- _Transcribed page contents_
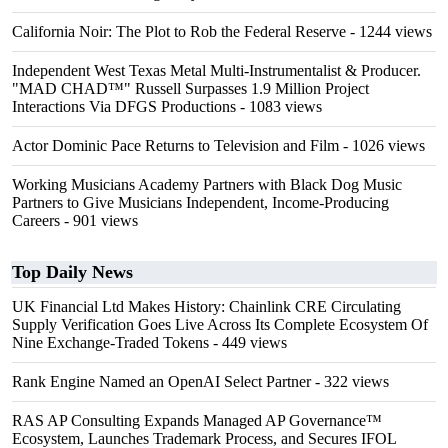
California Noir: The Plot to Rob the Federal Reserve
- 1244 views
Independent West Texas Metal Multi-Instrumentalist & Producer.
"MAD CHAD™" Russell Surpasses 1.9 Million Project
Interactions Via DFGS Productions
- 1083 views
Actor Dominic Pace Returns to Television and Film
- 1026 views
Working Musicians Academy Partners with Black Dog Music
Partners to Give Musicians Independent, Income-Producing
Careers
- 901 views
Top Daily News
UK Financial Ltd Makes History: Chainlink CRE Circulating
Supply Verification Goes Live Across Its Complete Ecosystem Of
Nine Exchange-Traded Tokens
- 449 views
Rank Engine Named an OpenAI Select Partner
- 322 views
RAS AP Consulting Expands Managed AP Governance™
Ecosystem, Launches Trademark Process, and Secures IFOL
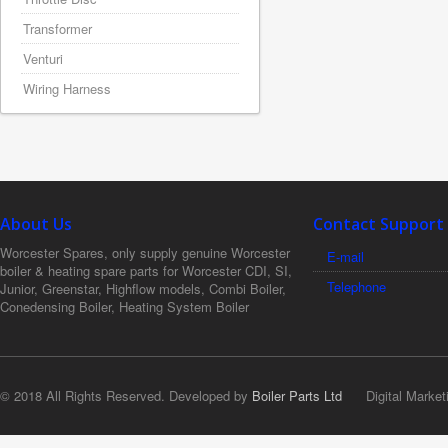
Transformer
Venturi
Wiring Harness
About Us
Contact Support
Worcester Spares, only supply genuine Worcester
E-mail
boiler & heating spare parts for Worcester CDI, SI,
Telephone
Junior, Greenstar, Highflow models, Combi Boiler,
Conedensing Boiler, Heating System Boiler
© 2018 All Rights Reserved. Developed by
Boiler Parts Ltd
Digital Market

- _About this exercise_
Each record above is to be written out exactly; the pictures are not.

- _Answer to this exercise_
California Noir: The Plot to Rob the Federal Reserve
- 1244 views
Independent West Texas Metal Multi-Instrumentalist & Producer.
"MAD CHAD™" Russell Surpasses 1.9 Million Project
Interactions Via DFGS Productions
- 1083 views
Actor Dominic Pace Returns to Television and Film
- 1026 views
Working Musicians Academy Partners with Black Dog Music
Partners to Give Musicians Independent, Income-Producing
Careers
- 901 views
Top Daily News
UK Financial Ltd Makes History: Chainlink CRE Circulating
Supply Verification Goes Live Across Its Complete Ecosystem Of
Nine Exchange-Traded Tokens
- 449 views
Rank Engine Named an OpenAI Select Partner
- 322 views
RAS AP Consulting Expands Managed AP Governance™
Ecosystem, Launches Trademark Process, and Secures IFOL
Transformer
Venturi
Wiring Harness
About Us
Contact Support
Worcester Spares, only supply genuine Worcester
E-mail
boiler & heating spare parts for Worcester CDI, SI,
Telephone
Junior, Greenstar, Highflow models, Combi Boiler,
Conedensing Boiler, Heating System Boiler
© 2018 All Rights Reserved. Developed by
Boiler Parts Ltd
Digital Market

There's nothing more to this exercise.